Sophie Willan: Novice Detective

Tue 5th – Sun 24th August 2014


Freya Judd

at 05:21 on 16th Aug 2014



I don’t know what I was expecting from Sophie Willan. I’m still not quite sure what I watched – was it spoken word, or theatre, or interactive, or cabaret? Despite this confusion, I had a very enjoyable morning at ZOO, although I suspect that the show wasn’t quite geared towards a teenage/twenty-something audience.

Willan was an engaging performer who seemed to be willing to lay everything she’s got out onto the line. She got the audience going, asking questions, remembering names, and generally being warm and approachable.

One of the risks of Willan’s performance was her reliance on choosing a good sidekick from the audience. The sidekick played a fairly significant role throughout the performance, and her choice could easily go either way – a reticent, shy volunteer would hamper the quick action of the piece, whilst someone with am-dram aspirations could detract from Willan herself. When I went, the choice tended towards the latter, with ‘Frank’ (a sprightly older gentleman) pulling faces and cracking jokes alongside Sophie herself.
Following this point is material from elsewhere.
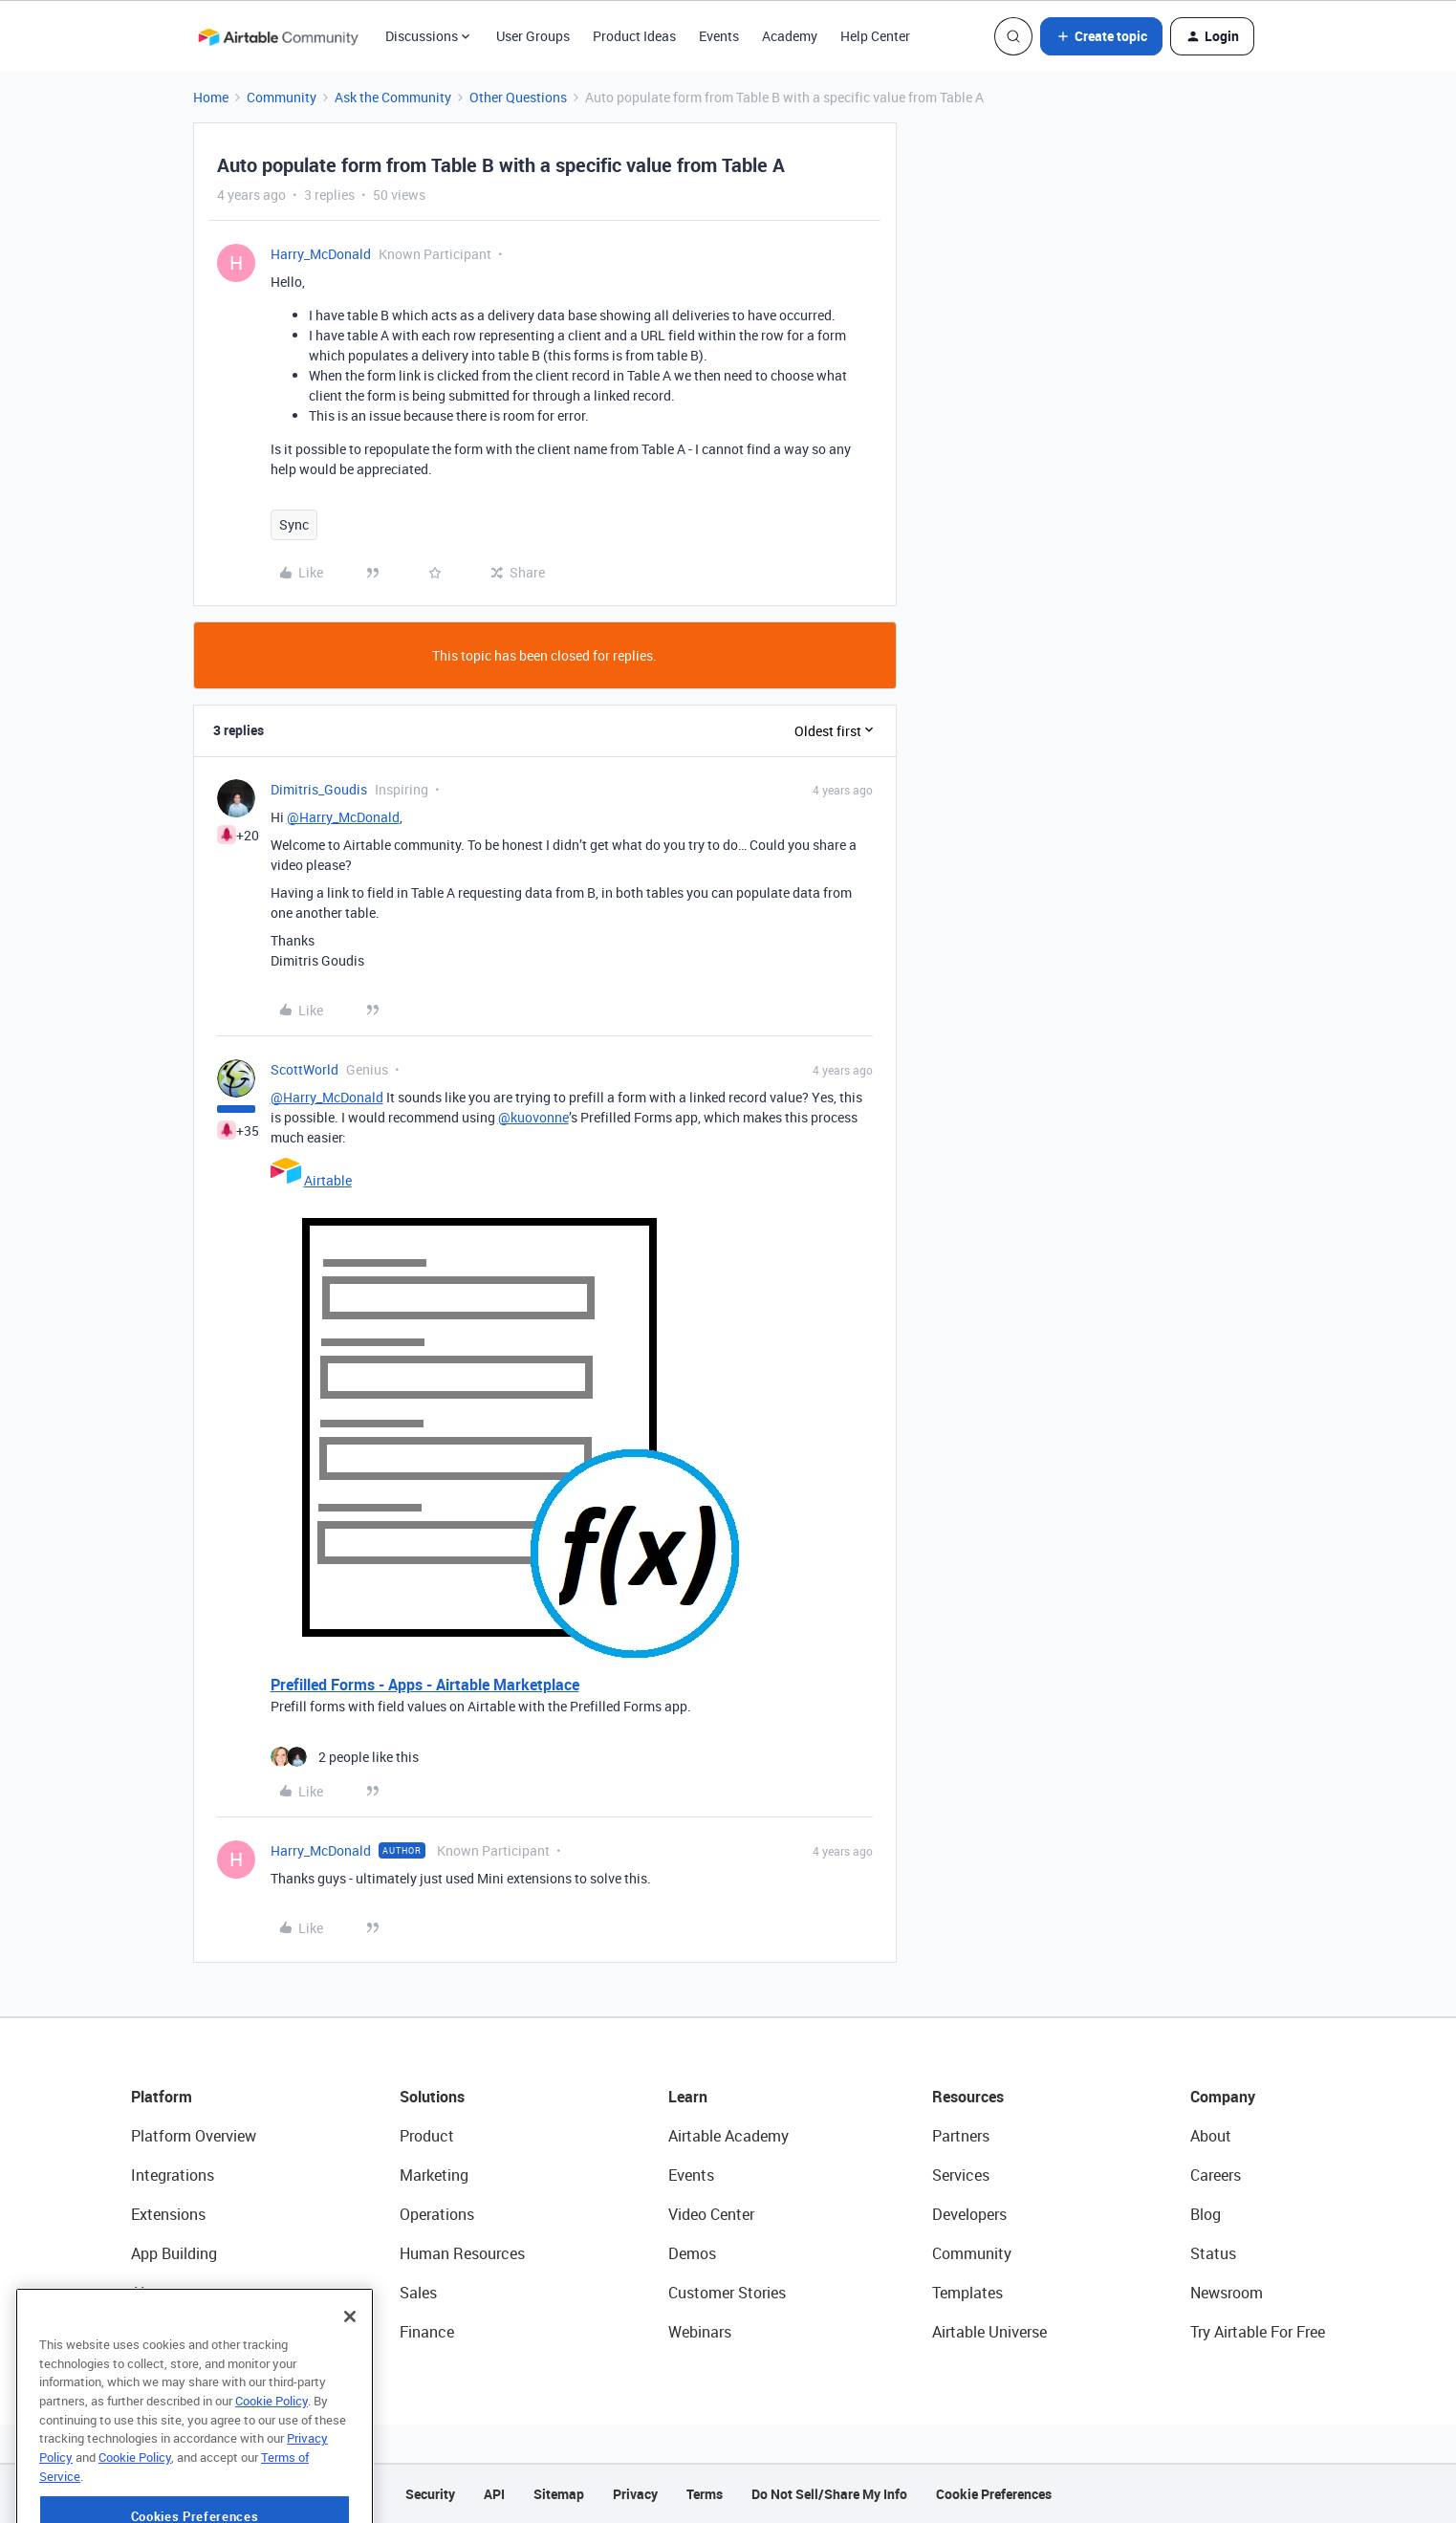 This screenshot has height=2523, width=1456. What do you see at coordinates (430, 2494) in the screenshot?
I see `Security` at bounding box center [430, 2494].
Despite this, I found Frank’s charm added to the whole performance, whilst Sophie dealt admirably with ensuring that all eyes stayed on her.

The performance followed Willan as she narrated her early search for her long-lost father. A madcap conviction that Richard Ashcroft (frontman of 90s band The Verve) was indeed her dad led to all sorts of hi-jinks. Along the way, Willan took time to ‘search for clues’, display ‘evidence’, and overall demonstrate the touching vulnerability and hope of a none year old orphan girl. Undoubtedly my favourite moment was Willan’s astonishingly enthusiastic dance around the room about halfway through. This woman seemed like the kind of woman I’d like to hang out with. Plus she wore a really great dress.

Honestly, the show wasn’t my favourite show that I’ve seen at the Fringe: but I really do think that that might be something to do with my age. The vast majority of the rest of the audience were older individuals who seemed to enjoy Willan’s energy, but also her more gentle moments. It was a gently enjoyable hour that made us all think about what family means to us, and the lengths that we go to to find a sense of belonging.


Ben Hickey

at 10:20 on 16th Aug 2014



In perhaps the first detective-noir story ever to be set in Bolton, Sophie Willan explores the imperfections of our fantasises and life’s refusal to be just like the movies. Drawing on a long-held fascination with the detective genre, Willan fashions an example of what you might describe as situation stand-up in which she must locate her long-last father with the help of some (mostly) willing audience members, an impressive array of props and more than a few takes on Ingrid Bergman.

The story itself isn’t that convincing; after some time it is revealed that Willan’s father may in fact be a certain British music icon from the 90s but audiences who enjoy references to Casablanca and Poirot are unlikely to get the same from allusions to one of the central players in the Britpop movement. In the end, jokes relating to the former go down well while those concerning the latter fail to land.

The story is lacking but the show’s other elements, from the homages to the detective genre’s recurring tropes to the frequent instances of audience participation, are far funnier. Willan enlists the help of an audience member to be her faithful sidekick throughout the show and, while this entails handing over a dangerously large amount of control to a potentially rogue element, Willan is able to control proceedings while keeping the laughs flowing with her frank and at times combative humour.

The relationship with her volunteer assistant, which on this occasion shares a similar dynamic to that of a bickering married couple, allows Willan to showcase her brusque Northern humour and her ability to deviate successfully from a carefully scripted storyline. There is also a strange moment where, for reasons that are no longer entirely clear to me, Willan has three men doing a gorilla impression catwalk in an attempt to win a banana. Thankfully, she does not take her meta-commentary of detective stories too seriously so as not to allow for a little levity, or indeed a little calculated silliness.

There are frequently moments in which Willan is able to do a lot with precious little; a long strip of black cloth serves as a waitresses’ skirt, a funeral veil and a shroud in the space of just five minutes. This is typical of the show’s energy; it isn’t frenzied and frenetic but rather bubbles away, slowly reaching a slightly sentimental but ultimately winning finale. It is not a show that is particularly technically accomplished but it undoubtedly has a good heart and while that doesn’t tend to get audiences rolling in the aisles, Willan’s colloquial and effervescent charisma keeps the show on course.